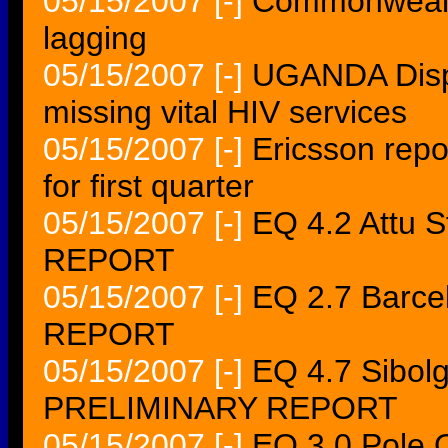
05/15/2007
[-]
Commonwealth
lagging
05/15/2007
[-]
UGANDA Displ
missing vital HIV services
05/15/2007
[-]
Ericsson repor
for first quarter
05/15/2007
[-]
EQ 4.2 Attu 
REPORT
05/15/2007
[-]
EQ 2.7 Barc
REPORT
05/15/2007
[-]
EQ 4.7 Sibol
PRELIMINARY REPORT
05/15/2007
[-]
EQ 3.0 Pole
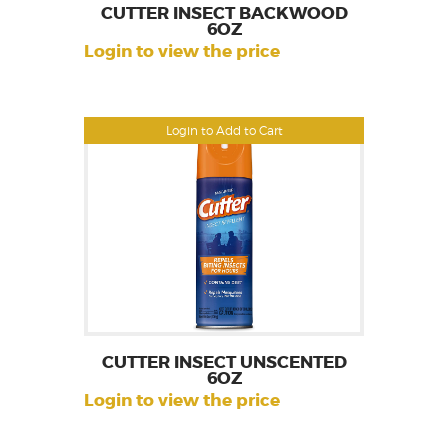
CUTTER INSECT BACKWOOD
6OZ
Login to view the price
Login to Add to Cart
CUTTER INSECT UNSCENTED
6OZ
Login to view the price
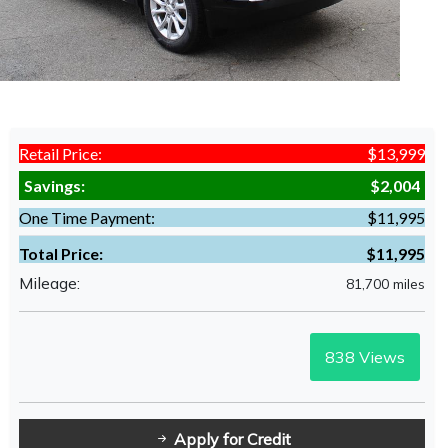
Retail Price:
$13,999
Savings:
$2,004
One Time Payment:
$11,995
Total Price:
$11,995
Mileage:
81,700 miles
838
Views
Apply for Credit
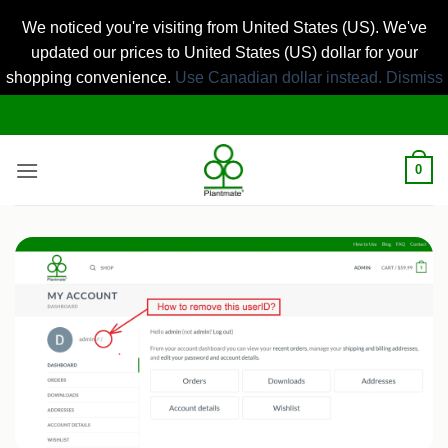
We noticed you're visiting from United States (US). We've
updated our prices to United States (US) dollar for your
shopping convenience.
Use Canadian dollar instead.
Dismiss
Skip
to
content
0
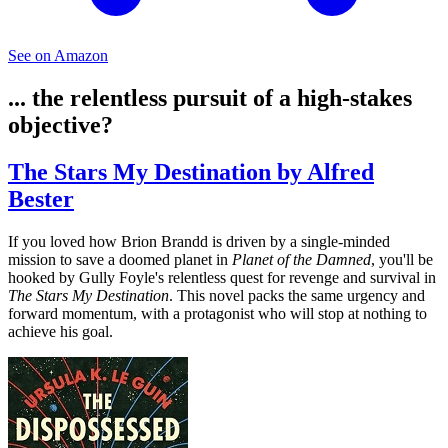
See on Amazon
... the relentless pursuit of a high-stakes
objective?
The Stars My Destination by Alfred
Bester
If you loved how Brion Brandd is driven by a single-minded
mission to save a doomed planet in
Planet of the Damned
, you'll be
hooked by Gully Foyle's relentless quest for revenge and survival in
The Stars My Destination
. This novel packs the same urgency and
forward momentum, with a protagonist who will stop at nothing to
achieve his goal.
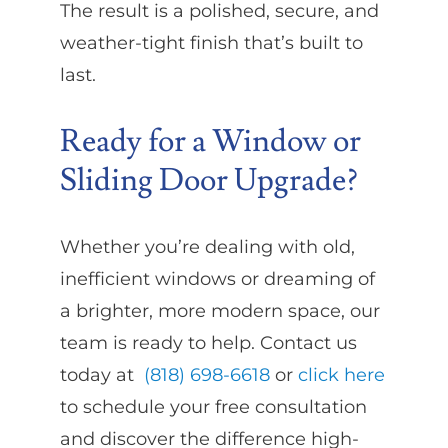
The result is a polished, secure, and
weather-tight finish that’s built to
last.
Ready for a Window or
Sliding Door Upgrade?
Whether you’re dealing with old,
inefficient windows or dreaming of
a brighter, more modern space, our
team is ready to help. Contact us
today at
(818) 698-6618
or
click here
to schedule your free consultation
and discover the difference high-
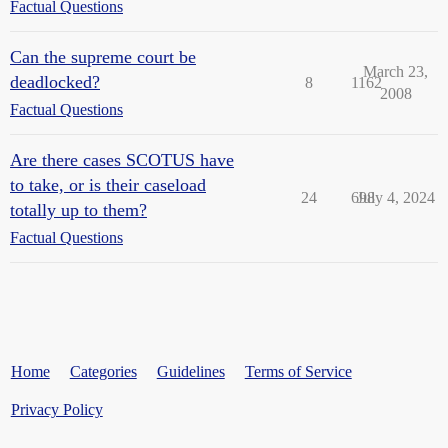
Factual Questions
Can the supreme court be
March 23,
deadlocked?
8
1162
2008
Factual Questions
Are there cases SCOTUS have
to take, or is their caseload
24
698
July 4, 2024
totally up to them?
Factual Questions
Home
Categories
Guidelines
Terms of Service
Privacy Policy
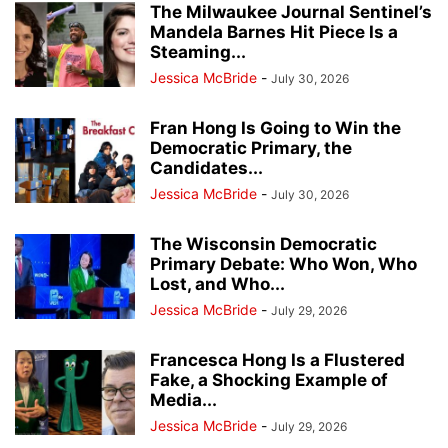
The Milwaukee Journal Sentinel’s
Mandela Barnes Hit Piece Is a
Steaming...
Jessica McBride
-
July 30, 2026
Fran Hong Is Going to Win the
Democratic Primary, the
Candidates...
Jessica McBride
-
July 30, 2026
The Wisconsin Democratic
Primary Debate: Who Won, Who
Lost, and Who...
Jessica McBride
-
July 29, 2026
Francesca Hong Is a Flustered
Fake, a Shocking Example of
Media...
Jessica McBride
-
July 29, 2026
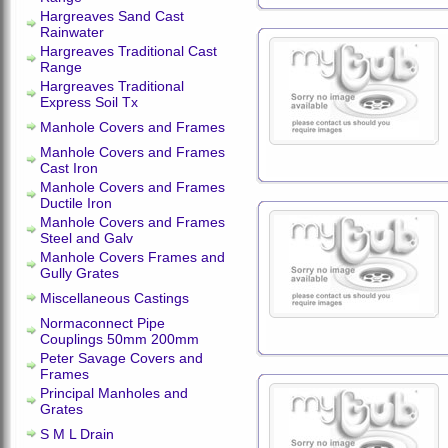
Hargreaves Sand Cast
Rainwater
Hargreaves Traditional Cast
Range
Hargreaves Traditional
Express Soil Tx
Manhole Covers and Frames
Manhole Covers and Frames
Cast Iron
Manhole Covers and Frames
Ductile Iron
Manhole Covers and Frames
Steel and Galv
Manhole Covers Frames and
Gully Grates
Miscellaneous Castings
Normaconnect Pipe
Couplings 50mm 200mm
Peter Savage Covers and
Frames
Principal Manholes and
Grates
S M L Drain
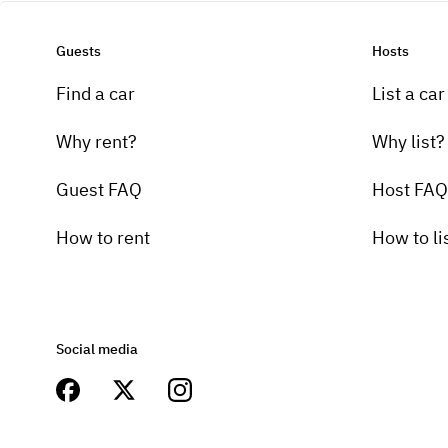
Guests
Hosts
Find a car
List a car
Why rent?
Why list?
Guest FAQ
Host FAQ
How to rent
How to li
Social media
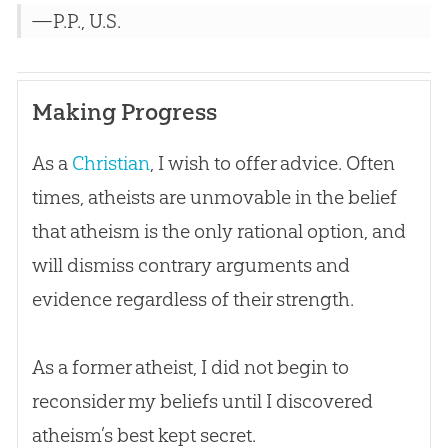
—P.P., U.S.
Making Progress
As a
Christian
, I wish to offer advice. Often
times, atheists are unmovable in the belief
that atheism is the only rational option, and
will dismiss contrary arguments and
evidence regardless of their strength.
As a former atheist, I did not begin to
reconsider my beliefs until I discovered
atheism’s best kept secret.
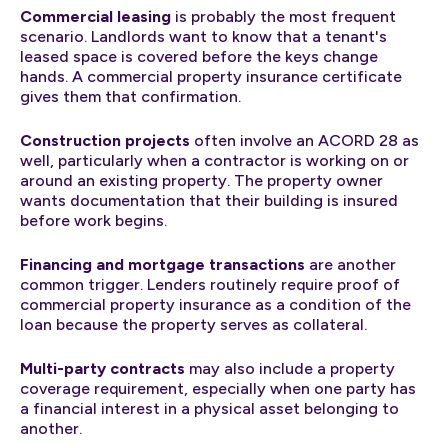
Commercial leasing
is probably the most frequent
scenario. Landlords want to know that a tenant's
leased space is covered before the keys change
hands. A commercial property insurance certificate
gives them that confirmation.
Construction projects
often involve an ACORD 28 as
well, particularly when a contractor is working on or
around an existing property. The property owner
wants documentation that their building is insured
before work begins.
Financing and mortgage transactions
are another
common trigger. Lenders routinely require proof of
commercial property insurance as a condition of the
loan because the property serves as collateral.
Multi-party contracts
may also include a property
coverage requirement, especially when one party has
a financial interest in a physical asset belonging to
another.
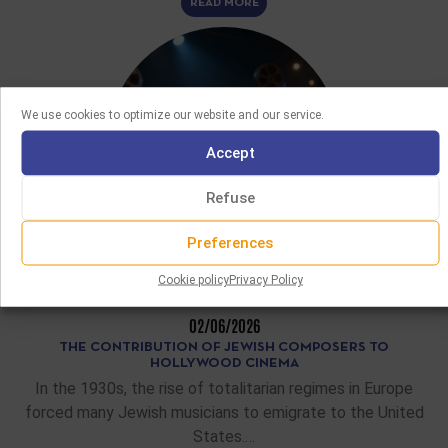
READ MORE
We use cookies to optimize our website and our service.
Accept
Refuse
Preferences
Cookie policy
Privacy Policy
FEATURE ARTICLES
02/06/2026
THE CONTRIBUTION OF JEWISH COMPOSERS TO
HOLLYWOOD CINEMA
In the 1930s, the rise of totalitarian regimes in Europe
forced many Jewish musicians to emigrate to the United
States.…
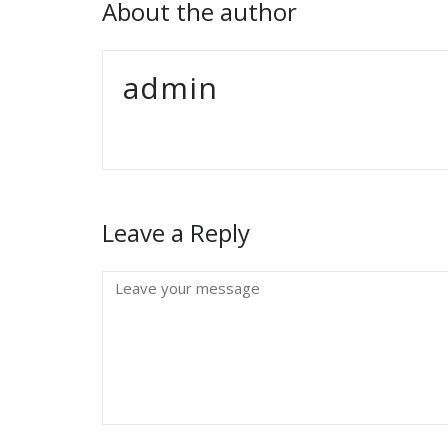
About the author
admin
Leave a Reply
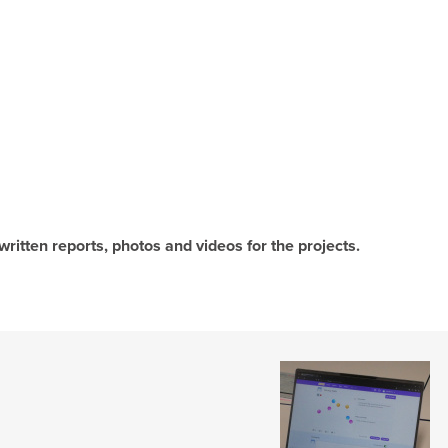
written reports, photos and videos for the projects.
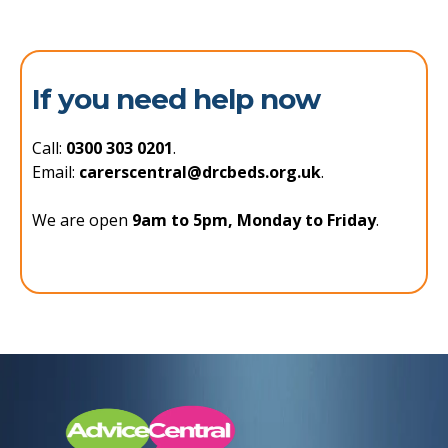
If you need help now
Call:
0300 303 0201
.
Email:
carerscentral@drcbeds.org.uk
.
We are open
9am to 5pm, Monday to Friday
.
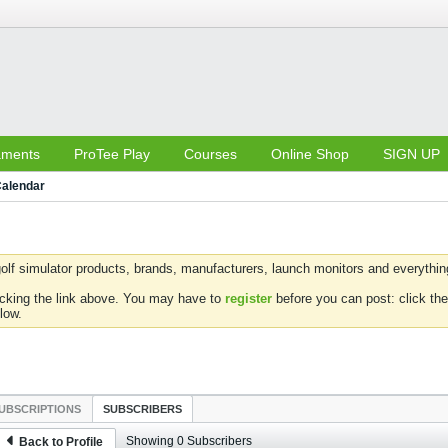
aments
ProTee Play
Courses
Online Shop
SIGN UP
alendar
olf simulator products, brands, manufacturers, launch monitors and everything 
icking the link above. You may have to
register
before you can post: click the
low.
UBSCRIPTIONS
SUBSCRIBERS
Showing
0
Subscribers
Back to Profile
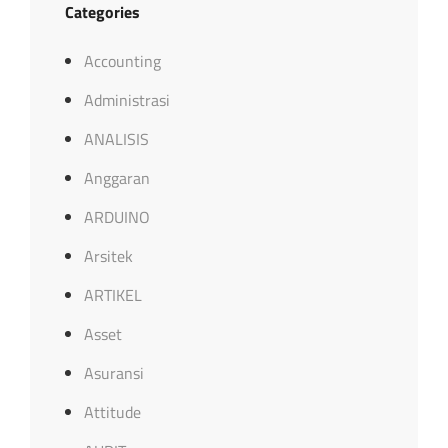
Categories
Accounting
Administrasi
ANALISIS
Anggaran
ARDUINO
Arsitek
ARTIKEL
Asset
Asuransi
Attitude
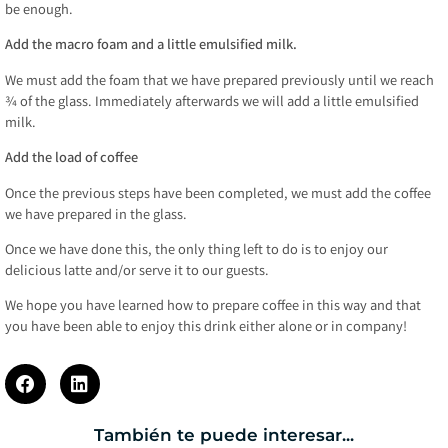
be enough.
Add the macro foam and a little emulsified milk.
We must add the foam that we have prepared previously until we reach
¾ of the glass. Immediately afterwards we will add a little emulsified
milk.
Add the load of coffee
Once the previous steps have been completed, we must add the coffee
we have prepared in the glass.
Once we have done this, the only thing left to do is to enjoy our
delicious latte and/or serve it to our guests.
We hope you have learned how to prepare coffee in this way and that
you have been able to enjoy this drink either alone or in company!
También te puede interesar...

- _What needs to be done_: An exact copy is needed of the entries above, starting at the line that holds "inefficient windows or dreaming of" and stopping at the line that holds "Construction projects", both kept; pictures stay out.

- _Task solution_:
inefficient windows or dreaming of
a brighter, more modern space, our
team is ready to help. Contact us
today at
(818) 698-6618
or
click here
to schedule your free consultation
and discover the difference high-
Factual Questions
Can the supreme court be
March 23,
deadlocked?
8
1162
2008
Factual Questions
Are there cases SCOTUS have
to take, or is their caseload
24
698
July 4, 2024
totally up to them?
Factual Questions
Home
Categories
Guidelines
Terms of Service
Privacy Policy
The Milwaukee Journal Sentinel’s
Mandela Barnes Hit Piece Is a
Steaming...
Jessica McBride
-
July 30, 2026
Fran Hong Is Going to Win the
Democratic Primary, the
Candidates...
Jessica McBride
-
July 30, 2026
The Wisconsin Democratic
Primary Debate: Who Won, Who
Lost, and Who...
Jessica McBride
-
July 29, 2026
Francesca Hong Is a Flustered
Fake, a Shocking Example of
Media...
Jessica McBride
-
July 29, 2026
Hargreaves Sand Cast
Rainwater
Hargreaves Traditional Cast
Range
Hargreaves Traditional
Express Soil Tx
Manhole Covers and Frames
Manhole Covers and Frames
Cast Iron
Manhole Covers and Frames
Ductile Iron
Manhole Covers and Frames
Steel and Galv
Manhole Covers Frames and
Gully Grates
Miscellaneous Castings
Normaconnect Pipe
Couplings 50mm 200mm
Peter Savage Covers and
Frames
Principal Manholes and
Grates
S M L Drain
Guests
Hosts
Find a car
List a car
Why rent?
Why list?
Guest FAQ
Host FAQ
How to rent
How to li
Social media
—P.P., U.S.
Making Progress
As a
Christian
, I wish to offer advice. Often
times, atheists are unmovable in the belief
that atheism is the only rational option, and
will dismiss contrary arguments and
evidence regardless of their strength.
As a former atheist, I did not begin to
reconsider my beliefs until I discovered
atheism’s best kept secret.
Commercial leasing
is probably the most frequent
scenario. Landlords want to know that a tenant's
leased space is covered before the keys change
hands. A commercial property insurance certificate
gives them that confirmation.
Construction projects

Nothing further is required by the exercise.